Sara @ Russet Street Reno said...

I hear ya. I hate showers. Really hate them, but I can't get out of having one, and so I will register for some things and hope that I don't have to act happy for too many of the gifts. It's just easier to give in and do what everyone expects me to do, and I've got bigger things to worry about than gift etiquette, you know? Of course you do, I saw your video! Plus, goodwill is close for the really unfortunate ones! ha

Heidi said...

This is a sticky thing to ask without offending the giver! I love the donation idea and I used that with my kids. i just put away the toys
I didn't want them to have until Christmas time and made a toys for tots donation. I did put my foot down on violent toys - I have one girl and 2 boys and I told family and close friends that if they choose to give gifts to our children we have a no violent toys policy in the house and any guns, war toys, inappropriate DVD's etc would be donated to charity in the gift giver's name. They are all adults now and still reject violent toys - someone gave them all marshmallow guns a few years ago and they donated them to a charity. They kept the marshmallows that came with the guns for hot chocolate though!

Anonymous said...

Kelly,

Sorry I posted about you having a boy. I thought you were having a boy for some reason... probably because you ARE : )

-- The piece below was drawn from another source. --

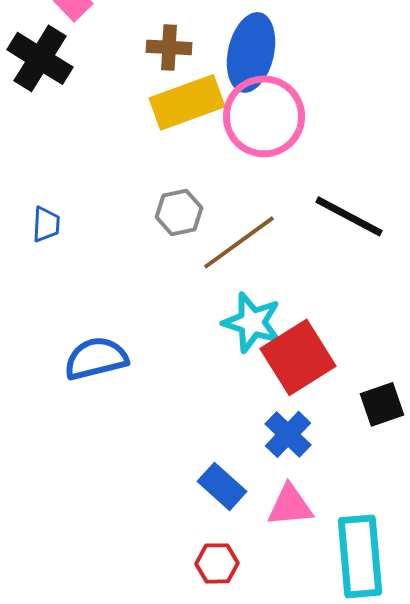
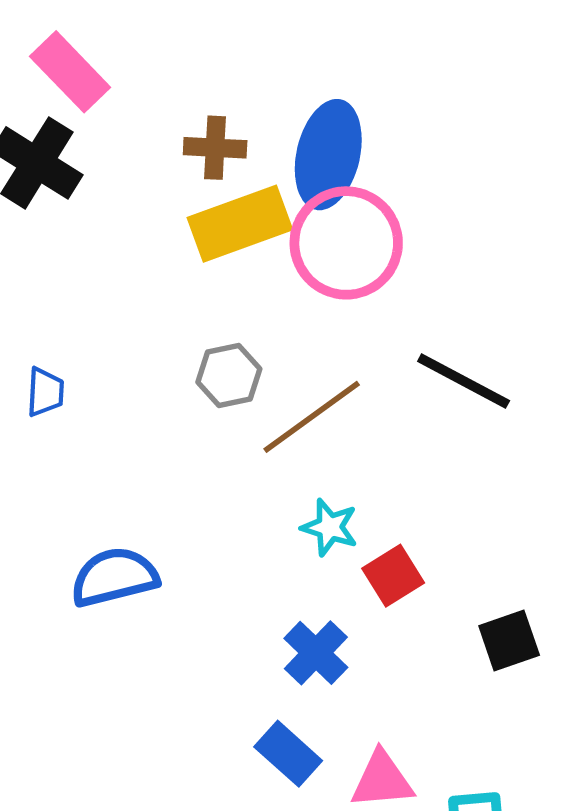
cyan star: (252, 322) -> (330, 527), size x0.7
red square: (298, 357) -> (393, 576), size x0.6
blue cross: (288, 434) -> (316, 653), moved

And the shower advice was hypothetical. I would give you a shower, but I live in Texas. And I don't know you. Just stalk your blog. You keep it real, I appreciate that.

Love, Anonymous

kelly@tearinguphouses said...

nfa, i like that! and that's so true about newborns. (honestly, i don't have a clue, but that seems like it would be true!)

yeah, laura, i admit registries do tend to come in handy. i just hate the idea of registering myself.

sara, ditto.

heidi, i hadn't even thought about violent toys yet. see how much i don't know?!

anonymous, phew. i thought you were an old friend letting the cat out of the bag!

Carol said...

Maybe have your friends mention on the shower invites that your theme is something like classic, all natural or green(as in environmentally friendly) and that you love old-school wood and metal toys and most especially allergen-free cuddlies. Some would get the hint... and others will come up with some crazy entertaining stuff. (You know it will happen!)

Good luck!

Carol
antiquetexan.blogspot.com

Lisa said...

Thanks for posting this question! Reading the comments is preparing me to deal with the same issues (one of these days).